Below is a list, with some brief reviews, of some of the movies released from 1980 to 1989 that you may not have seen, but that you should have.... they are all tremendously entertaining films.


1980

Best Picture Oscar: Ordinary People
My Favorite Film of the Year: Airplane!

The Great One You May Have Missed: The Gods Must Be Crazy

A tribe of Australian aborigines find a glass Coke bottle that has been thrown out of a commuter plane window. They've never seen glass before and believe it was a gift from the Gods. Because of it's hard, smooth surface they find many uses for it, which eventually leads to fights over it's possession. Due to this conflict, a tribesman names Xi is sent to travel to the more populated areas of Australia to return the bottle to the Gods.

The film was a massive hit in many parts of the world, but in North America it was little more than a minor hit. But “The Gods Must Be Crazy” is hilarious, heartfelt and endlessly entertaining.

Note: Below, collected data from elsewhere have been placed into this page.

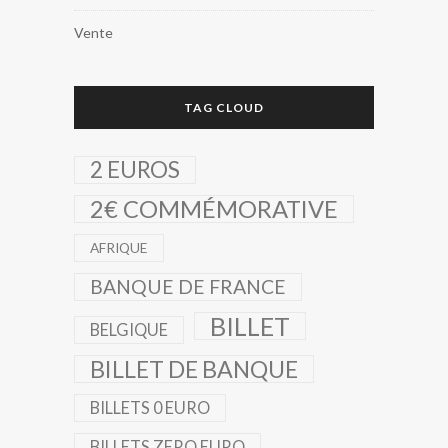
Vente
TAG CLOUD
2 EUROS
2€ COMMÉMORATIVE
AFRIQUE
BANQUE DE FRANCE
BILLET
BELGIQUE
BILLET DE BANQUE
BILLETS 0 EURO
BILLETS ZERO EURO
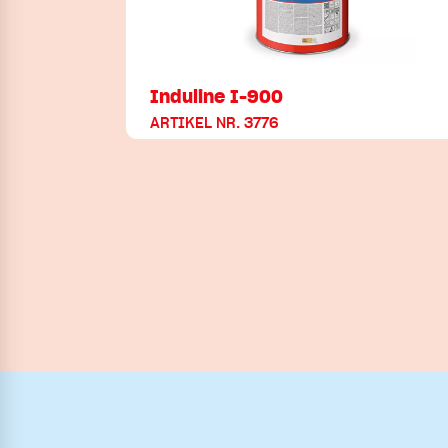
Induline I-900
ARTIKEL NR. 3776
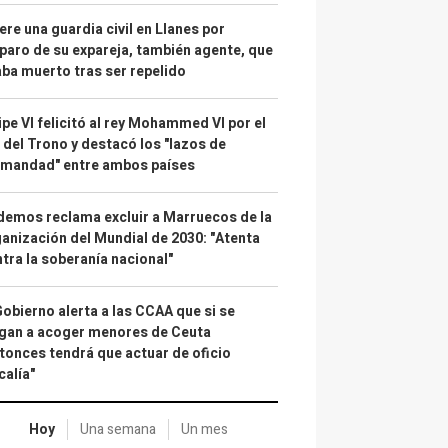
re una guardia civil en Llanes por
paro de su expareja, también agente, que
ba muerto tras ser repelido
ipe VI felicitó al rey Mohammed VI por el
 del Trono y destacó los "lazos de
rmandad" entre ambos países
emos reclama excluir a Marruecos de la
anización del Mundial de 2030: "Atenta
tra la soberanía nacional"
Gobierno alerta a las CCAA que si se
gan a acoger menores de Ceuta
tonces tendrá que actuar de oficio
calía"
Hoy
Una semana
Un mes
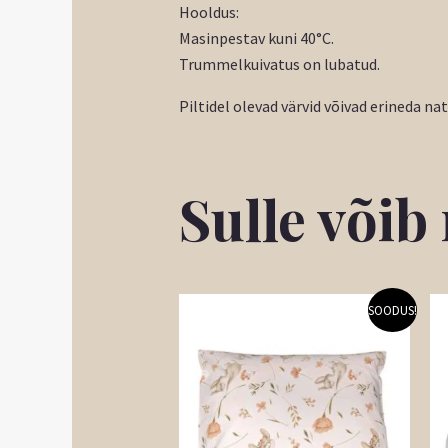
Hooldus:
Masinpestav kuni 40°C.
Trummelkuivatus on lubatud.
Piltidel olevad värvid võivad erineda na
Sulle või
Hinnavahemik:
Sellel
SOODUS!
1,80 €
tootel
kuni
3,60 €
on
mitu
varianti.
Valikuid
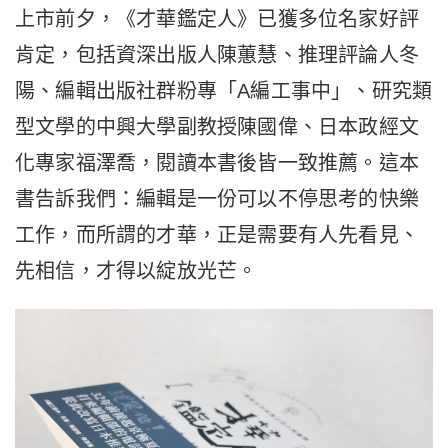
上市前夕，《才華鑑定人》已獲多位名家好評
肯定，包括資深出版人陳蕙慧、推理評論人冬
陽、編輯出版社群粉專「A編工事中」、研究類
型文學的中興大學副教授陳國偉、日本政經文
化專家福澤喬，閱讀本書後皆一致推薦。這本
書告訴我們：編輯是一份可以不停思考的快樂
工作，而所謂的才華，正是需要有人先看見、
先相信，才得以綻放光芒。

It even has moments of true screwball comedy that can't help but make you laugh, and the fact that the star of the film is a real Australian bushman adds to its charm.


1981

Best Picture Oscar: Chariots of Fire
My Favorite Film(s) of the Year: Whose Life is it Anyway?

The Great One You May Have Missed: Continental Divide

John Belushi is Ernie Kovak, a grizzled Chicago investigative reporter. When things get too hot with some underworld investigating he's doing, his editor sends him to Wyoming to write a story about Dr. Nell Porter (Blair Brown) who has been researching bald eagles alone in the mountains for years. Cooped up together for weeks in a log cabin, the two eventually fall in love.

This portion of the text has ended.